Using the example of maternity I talked about the ways in which heath professionals draw on culturally and socially available repertoires of care that can be less than helpful when imposed on women of colour. This is because so often these repertoires are drawn on the basis of an implicit ideal user who tends to be cis-woman, heterosexual, white, middle class and one who takes up the ‘imperative of health’. That is the ideal neoliberal consumer who makes herself an expert through her consumption of self-help books and its acceptable accoutrements, who takes responsibility by attending ante-natal classes and who labours naturally with her loving and supportive partner present. She obeys the edicts of the health professional and makes reasonable requests that align with the dominant discourse of maternity as an empowering experience (if you are “informed” and “take responsibility”).

You can listen to the audio which is hosted by the Pride New Zealand website. I take the audience through the idea of discourses and how they shape subjectivity and practice.

Please note I have a tendency to swear when I am speaking passionately about something!

DeSouza, R. (2006). New spaces and possibilities: The adjustment to parenthood for new migrant mothers. Wellington, New Zealand.

I recently completed a report for the Families Commission about migrant maternity, based on interviews with new mothers in Auckland and with the help of Plunket and many colleagues (see the acknowledgements in the report).

Parenthood and migration are both major life events which, while stressful, can be mediated effectively with appropriate support. International research indicates that parenting in a new country without support, networks or access to information creates additional stressors.

There is a paucity of research about the transition to parenthood in New Zealand for migrant families and this research project explores the maternity experiences of women from five different migrant backgrounds. It is a starting point for further research about migrant families and the development of a migrant family life-cycle research agenda.
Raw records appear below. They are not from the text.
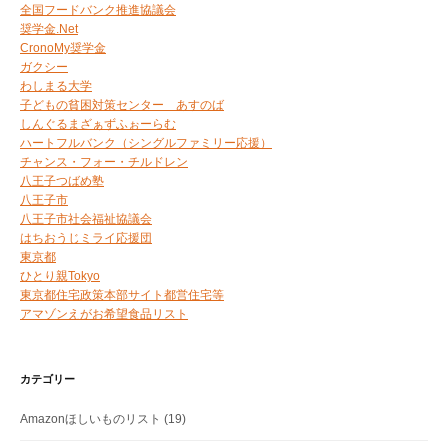
全国フードバンク推進協議会
奨学金.Net
CronoMy奨学金
ガクシー
わしまる大学
子どもの貧困対策センター あすのば
しんぐるまざぁずふぉーらむ
ハートフルバンク（シングルファミリー応援）
チャンス・フォー・チルドレン
八王子つばめ塾
八王子市
八王子市社会福祉協議会
はちおうじミライ応援団
東京都
ひとり親Tokyo
東京都住宅政策本部サイト都営住宅等
アマゾンえがお希望食品リスト
カテゴリー
Amazonほしいものリスト
(19)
Forty migrant women were interviewed about their experiences of the adjustment to parenthood in a new country in order to ascertain their support needs. Early motherhood was chosen as a focus because migration policy selects healthy women and therefore the maternity experience is often when many migrant women are first initiated into the New Zealand health system. In consultation with Plunket, five groups were chosen for the study; three were from the largest Asian communities, Chinese, Indian and Korean (Chinese make up 44 percent of all Asians, Indians 26 percent and Koreans 8 percent). Two other new migrant groups were also selected for inclusion for different reasons. European migrant women were chosen because they are the largest migrant group yet little is known about their needs. These are assumed to be similar to those of other Pa-keha- because of their familiarity with language and systems. Arab Muslim women were chosen because their faith and cultural needs are not well understood. One focus group was undertaken for each group. AUT University’s Centre for Asian and Migrant Health Research and the Royal New Zealand Plunket Society conducted the research together in March 2006.

KEY FINDINGS

It is hoped that the research findings will inform policy, the development of appropriate resources and other research in this area, and will assist both health professionals and migrant communities in New Zealand. The key findings of the research were that:

  • migrant women lose access to information resources, such as family and friends, in the process of migrating and come to depend on their husbands, health professionals and other authoritative sources. Importantly, the expectations from their country of origin come to inform their experiences of pregnancy, labour and delivery in a new country
  • migration has an impact on women’s and their partners’ roles in relation to childbirth and parenting. The loss of supportive networks incurred in migration results in husbands and partners taking more active roles in the perinatal period
  • coming to a new country can result in the loss of knowledge resources, peer and family support and protective rituals. These losses can lead to isolation for many women.

RECOMMENDATIONS

The findings of the research suggest that:

  • support services for women who have a baby in a new country need to be developed and services also need to be ‘father-friendly’
  • the information needs of migrant women from all backgrounds need to be considered in planning service delivery (including European migrant women)
  • services need to develop linguistic competence to better support migrant mothers, for example by providing written information in their own language
  • those developing antenatal resources must consider the needs of migrant mothers; for example, by having antenatal classes available in a number of common languages, eg Korean
  • workforce development occurs among health professionals to expand existing cultural safety training to incorporate cultural competence
  • health and social services staff must become better informed as to the resources that are available if they are to provide effective support for migrant mothers.

FUTURE RESEARCH

Further research is required to:

  • explore the experiences of New Zealand-born women to identify whether the issues raised in this report are peculiar to migrant women or to women in general
  • explore the information needs of migrant parents through the family life-cycle
  • identify the factors that support breastfeeding in the absence of social support
  • understand the experiences of migrant father
  • understand the needs of additional migrant groups, including African, Middle-Eastern and Latin American communities
  • review the effectiveness of cultural safety for migrant women by focusing on outcomes.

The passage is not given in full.